Sonntag, 7. März 2021

Ganz stark.

aus welt.de, 7. 3. 2021                     Dieser übergroße Phallus kam bei Oxford ans Licht
 
Der überdimensionale Phallus stand bei den Römern nicht nur für Sex
Bei Straßenbauarbeiten wurde unweit von Oxford ein antiker Mühlstein entdeckt. Der übergroße Phallus, der auf ihm prangt, sollte dem Mehl wohl Kraft und Schutz verleihen. Männliche Geschlechtsorgane waren im Alltag omnipräsent.

Wie zahlreiche Funde in Pompeji belegen, waren die Bewohner des Römischen Reiches buchstäblich von Sex-Symbolen umgeben. Als Kunstwerke, Kultgegenstände, Graffiti, Erregungshilfen oder Wegweiser zu eindeutigen Angeboten – allein in der Landstadt am Vesuv zählte man mehrere Dutzend Bordelle – waren Privathäuser und öffentlicher Raum von realistischen Darstellungen geprägt.

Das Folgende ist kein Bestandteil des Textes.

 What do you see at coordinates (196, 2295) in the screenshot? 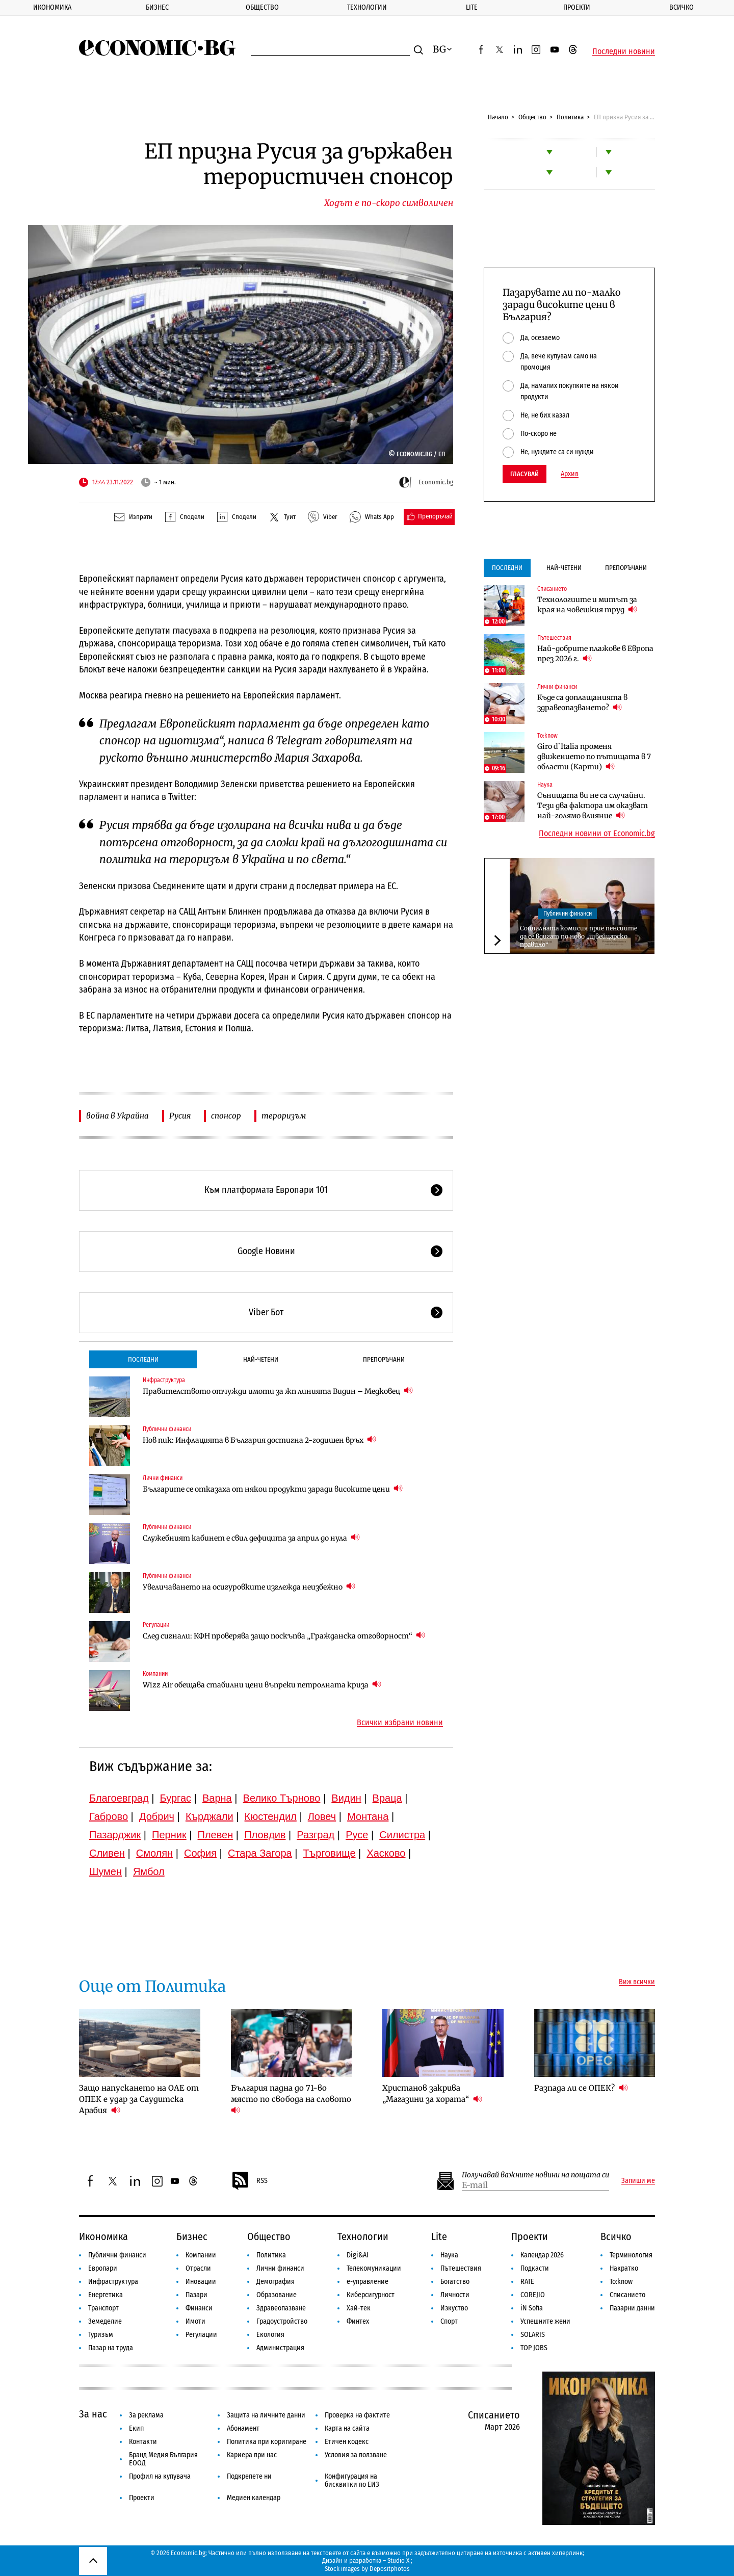
I see `Пазари` at bounding box center [196, 2295].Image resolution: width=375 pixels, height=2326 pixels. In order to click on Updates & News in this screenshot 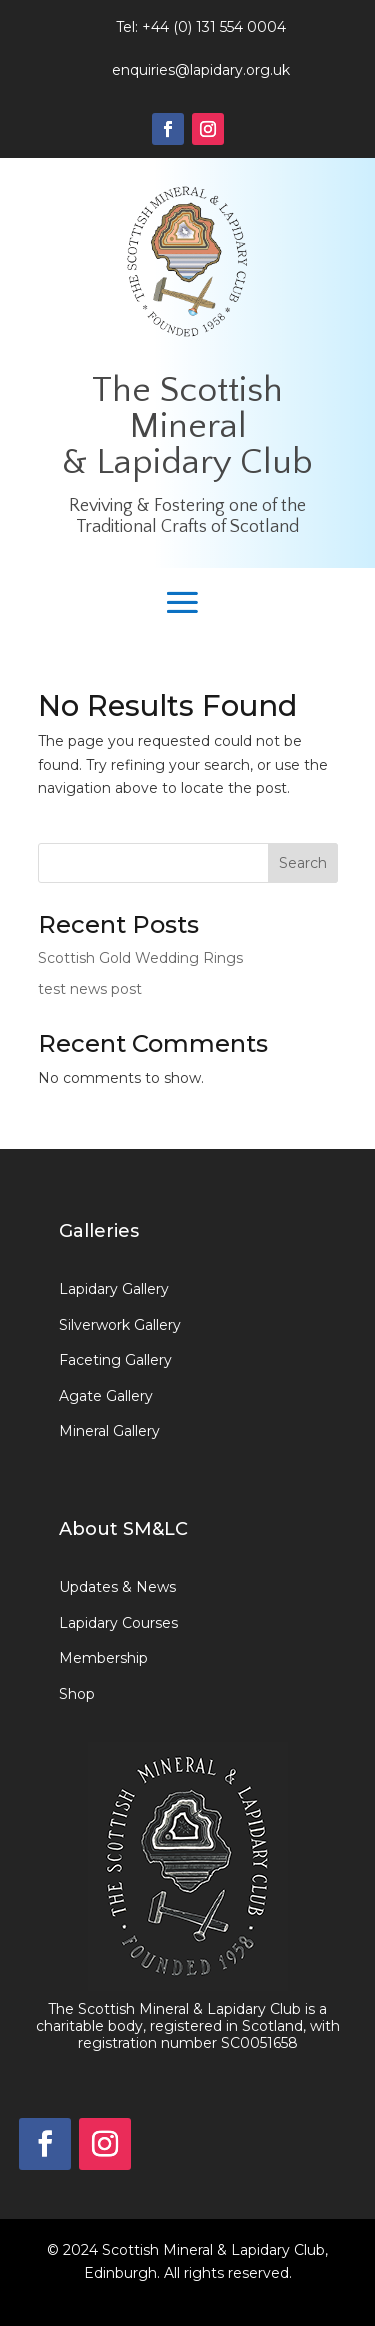, I will do `click(117, 1587)`. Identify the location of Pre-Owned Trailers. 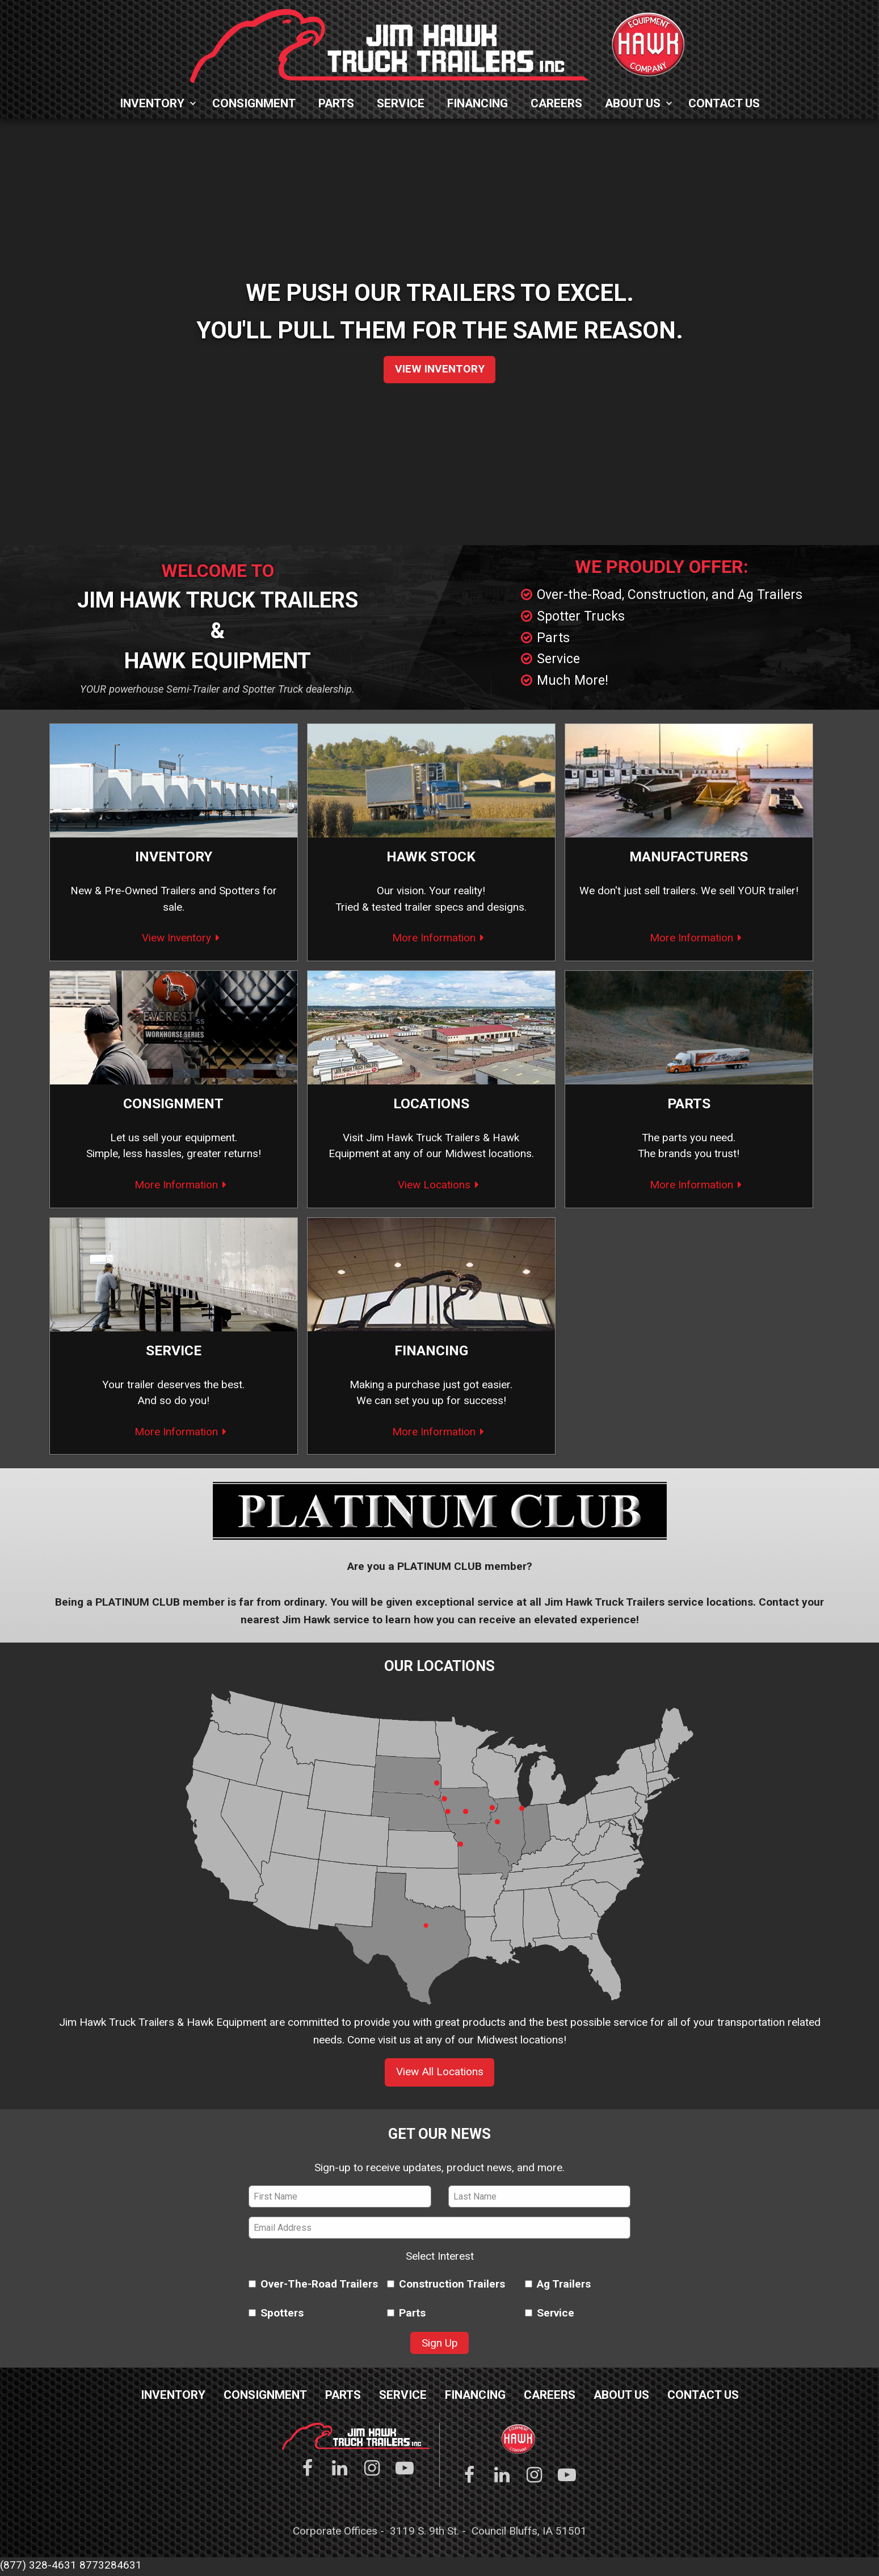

Wirtschaftsbetriebe machten da keine Ausnahme. Das zeigt ein neuer Fund in Großbritannien. Unweit von Oxford stießen Archäologen bei Vorarbeiten für einen Straßenbau auf einen Mühlstein, auf dem ein überdimensionaler Phallus prangt. „Als eines von nur vier bekannten Beispielen für römisch-britische Mühlsteine, die auf diese Weise dekoriert wurden, handelt es sich um einen bedeutenden Fund“, sagt die Archäologin Ruth Shaffrey vom Denkmalschutz Oxford South.

Der Mühlstein wirft ein Licht auf die Bedeutung sexueller Darstellungen im Alltagsleben der Römer. Zum einen wird sich die Gemeinschaft, für die in der Mühle der Weizen gemahlen wurde, Schutz für das Mehl erwartet haben, sagt Shaffrey. Zum anderen dürfte der Phallus für die lebensspendende Kraft stehen, die das gemahlene Getreide den Kunden verleihen sollte.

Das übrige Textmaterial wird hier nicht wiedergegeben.